Amgen advances toward lupus redemption while gastric cancer candidate struggles

Amgen’s bad luck in lupus may finally be coming to an end. Daxdilimab, a monoclonal antibody acquired from Horizon Therapeutics in 2023, hit the primary endpoint in a phase 2 trial for discoid lupus erythematosus.

Daxdilimab significantly reduced disease severity in 72 patients with discoid lupus, an autoimmune condition marked by mostly painless sores on the skin. The phase 2 study is coded as “terminated” on ClinicalTrials.gov because recruitment was stopped early, an Amgen spokesperson told Fierce Biotech, but the trial was in fact completed.

The California company shared the result during a Feb. 3 earnings call, while also touting daxdilimab’s “acceptable safety and tolerability profile.” Another phase 2 trial, in dermatomyositis, had too small a sample size to determine efficacy, Amgen added.

“Encouraged by these data, we are working to advance daxdilimab to the next phase of development in this setting,” Jay Bradner, M.D., Amgen’s executive vice president of R&D, said during the call.

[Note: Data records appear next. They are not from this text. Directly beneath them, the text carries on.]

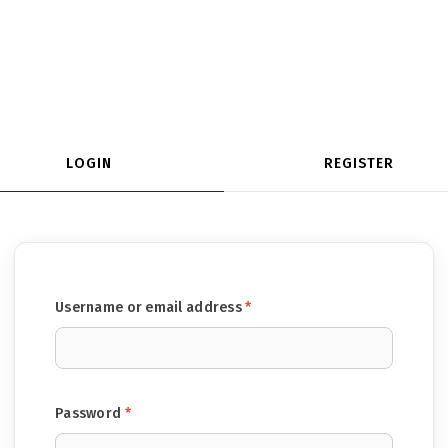
LOGIN
REGISTER
Required
Username or email address
*
Required
Password
*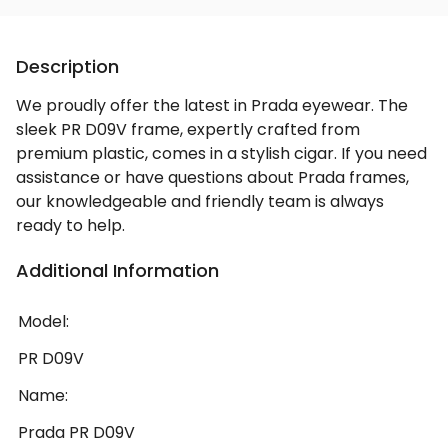
Description
We proudly offer the latest in Prada eyewear. The
sleek PR D09V frame, expertly crafted from
premium plastic, comes in a stylish cigar. If you need
assistance or have questions about Prada frames,
our knowledgeable and friendly team is always
ready to help.
Additional Information
Model:
PR D09V
Name:
Prada PR D09V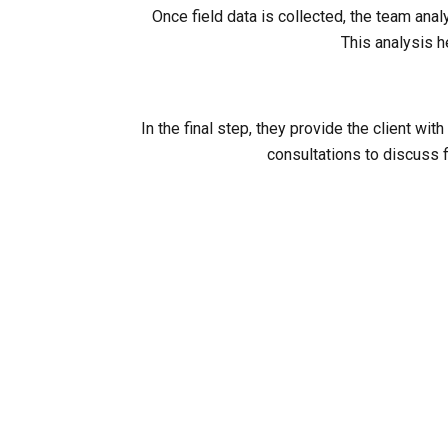
Once field data is collected, the team ana
This analysis h
In the final step, they provide the client 
consultations to discuss f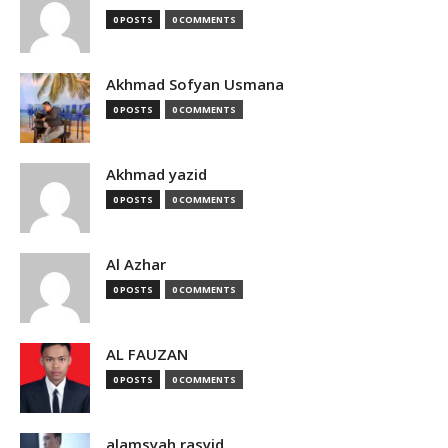
0 POSTS
0 COMMENTS
Akhmad Sofyan Usmana
0 POSTS
0 COMMENTS
Akhmad yazid
0 POSTS
0 COMMENTS
Al Azhar
0 POSTS
0 COMMENTS
AL FAUZAN
0 POSTS
0 COMMENTS
alamsyah rasyid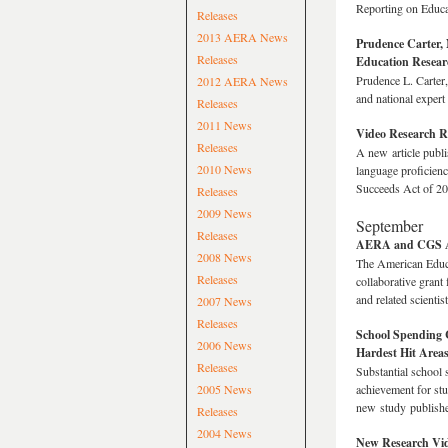
Reporting on Educa
Releases
2013 AERA News
Prudence Carter, 
Releases
Education Resear
Prudence L. Carter,
2012 AERA News
and national expert
Releases
2011 News
Video Research R
Releases
A new article publi
2010 News
language proficienc
Succeeds Act of 2
Releases
2009 News
September
Releases
AERA and CGS Aw
2008 News
The American Educa
Releases
collaborative grant
and related scienti
2007 News
Releases
School Spending C
2006 News
Hardest Hit Area
Releases
Substantial school 
2005 News
achievement for stu
new study publish
Releases
2004 News
New Research Vide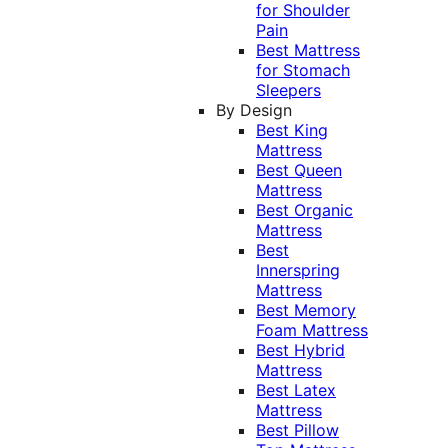
for Shoulder
Pain
Best Mattress
for Stomach
Sleepers
By Design
Best King
Mattress
Best Queen
Mattress
Best Organic
Mattress
Best
Innerspring
Mattress
Best Memory
Foam Mattress
Best Hybrid
Mattress
Best Latex
Mattress
Best Pillow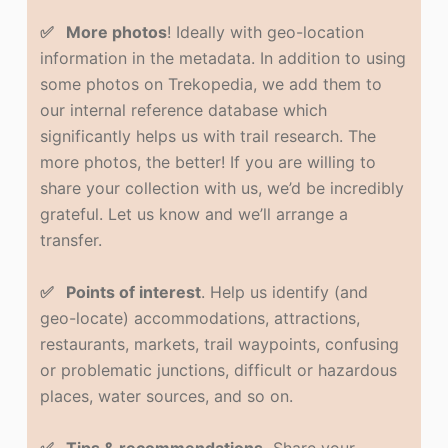
✅ More photos
! Ideally with geo-location
information in the metadata. In addition to using
some photos on Trekopedia, we add them to
our internal reference database which
significantly helps us with trail research. The
more photos, the better! If you are willing to
share your collection with us, we’d be incredibly
grateful. Let us know and we’ll arrange a
transfer.
✅ Points of interest
. Help us identify (and
geo-locate) accommodations, attractions,
restaurants, markets, trail waypoints, confusing
or problematic junctions, difficult or hazardous
places, water sources, and so on.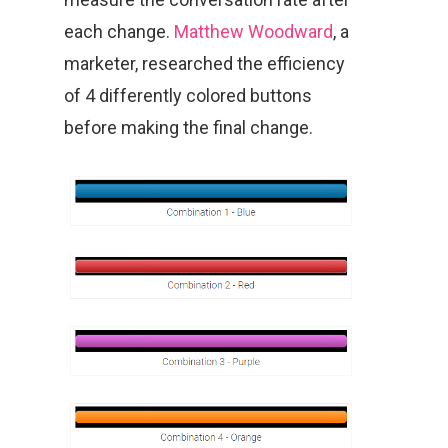
each change.
Matthew Woodward
, a
marketer, researched the efficiency
of 4 differently colored buttons
before making the final change.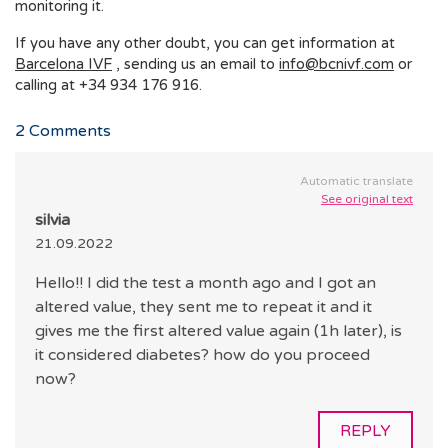
monitoring it.
If you have any other doubt, you can get information at
Barcelona IVF
, sending us an email to
info@bcnivf.com
or
calling at +34 934 176 916.
2
Comments
Automatic translate
See original text
silvia
21.09.2022
Hello!! I did the test a month ago and I got an
altered value, they sent me to repeat it and it
gives me the first altered value again (1h later), is
it considered diabetes? how do you proceed
now?
REPLY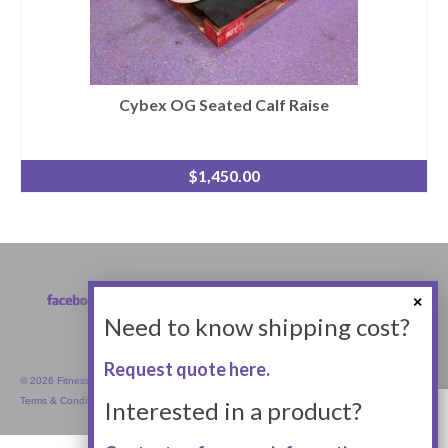
Cybex OG Seated Calf Raise
$
1,450.00
Need to know shipping cost?
Request quote here.
© 2026 Fitness Equipment Empire Inc.
Terms & Conditions
Interested in a product?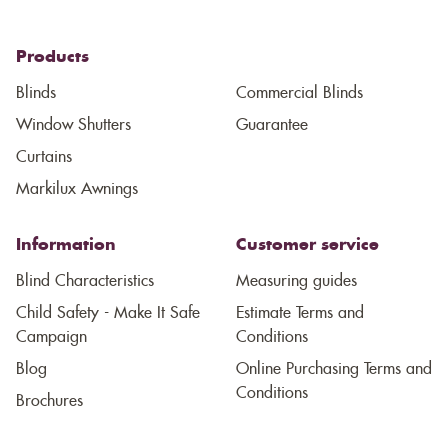
Products
Blinds
Commercial Blinds
Window Shutters
Guarantee
Curtains
Markilux Awnings
Information
Customer service
Blind Characteristics
Measuring guides
Child Safety - Make It Safe
Estimate Terms and
Campaign
Conditions
Blog
Online Purchasing Terms and
Conditions
Brochures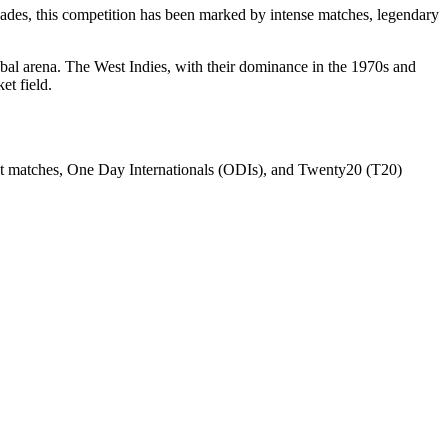
decades, this competition has been marked by intense matches, legendary
lobal arena. The West Indies, with their dominance in the 1970s and
et field.
Test matches, One Day Internationals (ODIs), and Twenty20 (T20)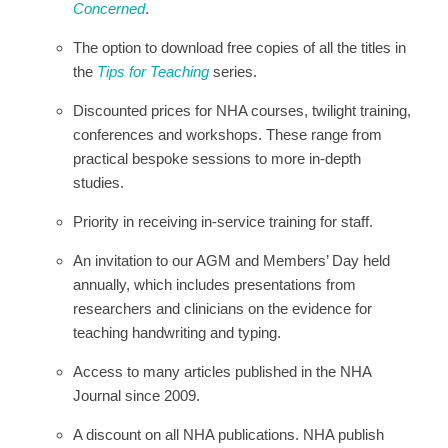
Concerned
.
The option to download free copies of all the titles in
the
Tips for Teaching
series.
Discounted prices for NHA courses, twilight training,
conferences and workshops. These range from
practical bespoke sessions to more in-depth
studies.
Priority in receiving in-service training for staff.
An invitation to our AGM and Members’ Day held
annually, which includes presentations from
researchers and clinicians on the evidence for
teaching handwriting and typing.
Access to many articles published in the NHA
Journal since 2009.
A discount on all NHA publications. NHA publish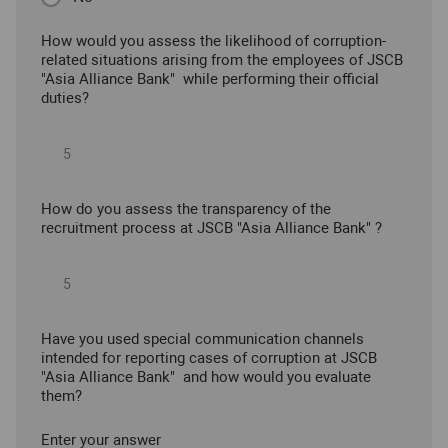
How would you assess the likelihood of corruption-
related situations arising from the employees of JSCB
"Asia Alliance Bank" while performing their official
duties?
How do you assess the transparency of the
recruitment process at JSCB "Asia Alliance Bank" ?
Have you used special communication channels
intended for reporting cases of corruption at JSCB
"Asia Alliance Bank" and how would you evaluate
them?
Enter your answer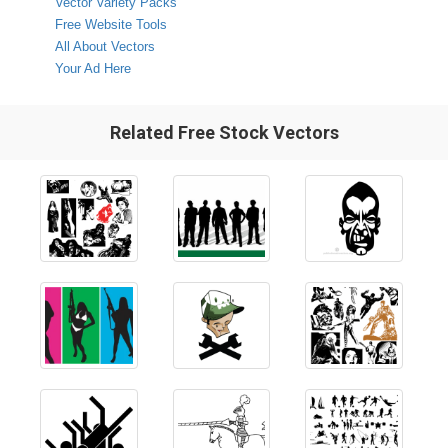
Vector Variety Packs
Free Website Tools
All About Vectors
Your Ad Here
Related Free Stock Vectors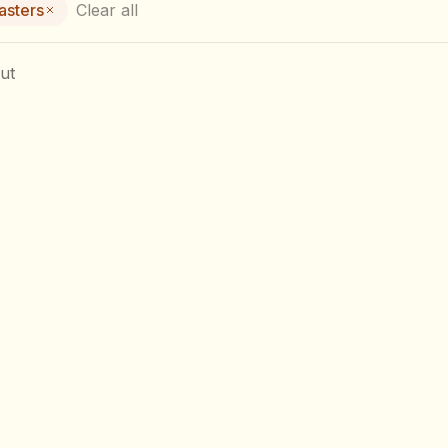
asters
Clear all
ut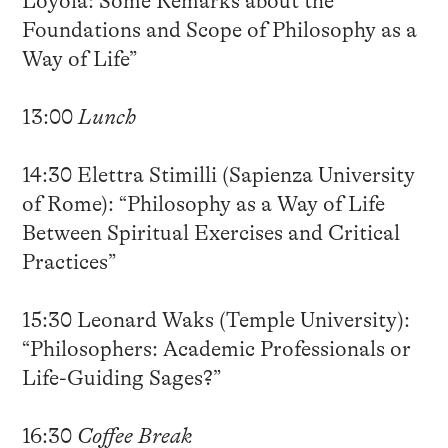
Loyola: Some Remarks about the
Foundations and Scope of Philosophy as a
Way of Life”
13:00
Lunch
14:30 Elettra Stimilli (Sapienza University
of Rome): “Philosophy as a Way of Life
Between Spiritual Exercises and Critical
Practices”
15:30 Leonard Waks (Temple University):
“Philosophers: Academic Professionals or
Life-Guiding Sages?”
16:30
Coffee Break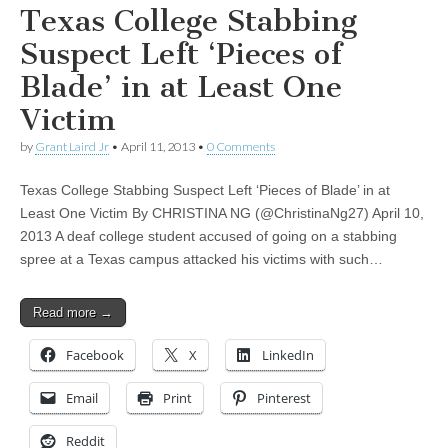
Texas College Stabbing
Suspect Left ‘Pieces of
Blade’ in at Least One
Victim
by
Grant Laird Jr
•
April 11, 2013
•
0 Comments
Texas College Stabbing Suspect Left ‘Pieces of Blade’ in at
Least One Victim By CHRISTINA NG (@ChristinaNg27) April 10,
2013 A deaf college student accused of going on a stabbing
spree at a Texas campus attacked his victims with such…
Read more →
Facebook
X
LinkedIn
Email
Print
Pinterest
Reddit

Daxdilimab’s success in discoid lupus follows the antibody’s earlier failure in the more common systemic lupus erythematosus. In a 2023 phase 2 trial run by Horizon, the molecule failed to beat placebo at improving disease activity. That disappointment came at the same time Amgen’s $27.8 billion buyout of Horizon was on the rocks, with the U.S. Federal Trade Commission suing to block the move before the deal finally went through later in the year.

That same summer, Amgen dropped its own two midstage systemic lupus programs for futility, leaving its lupus pipeline barren.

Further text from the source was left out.